> [What you need to do] Print each line below verbatim, skipping every picture.

> [Available data]
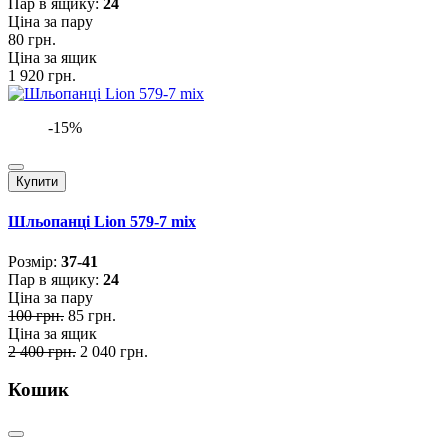
Пар в ящику:
24
Ціна за пару
80 грн.
Ціна за ящик
1 920 грн.
-15%
Купити
Шльопанці Lion 579-7 mix
Розмiр:
37-41
Пар в ящику:
24
Ціна за пару
100 грн.
85 грн.
Ціна за ящик
2 400 грн.
2 040 грн.
Кошик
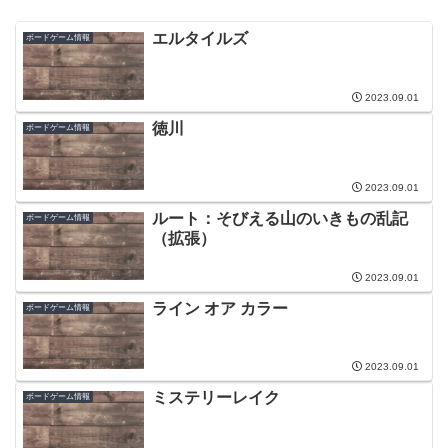
エルタイルズ
ボードゲーム情報
2023.09.01
徳川
ボードゲーム情報
2023.09.01
ルート：そびえる山のいきもの乱記
ボードゲーム情報
（拡張）
2023.09.01
ライン オア カラー
ボードゲーム情報
2023.09.01
ミステリーレイク
ボードゲーム情報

> [Problem solution]
Пар в ящику:
24
Ціна за пару
80 грн.
Ціна за ящик
1 920 грн.
-15%
Купити
Шльопанці Lion 579-7 mix
Розмiр:
37-41
Пар в ящику:
24
Ціна за пару
100 грн.
85 грн.
Ціна за ящик
2 400 грн.
2 040 грн.
Кошик
エルタイルズ
ボードゲーム情報
2023.09.01
徳川
ボードゲーム情報
2023.09.01
ルート：そびえる山のいきもの乱記
ボードゲーム情報
（拡張）
2023.09.01
ライン オア カラー
ボードゲーム情報
2023.09.01
ミステリーレイク
ボードゲーム情報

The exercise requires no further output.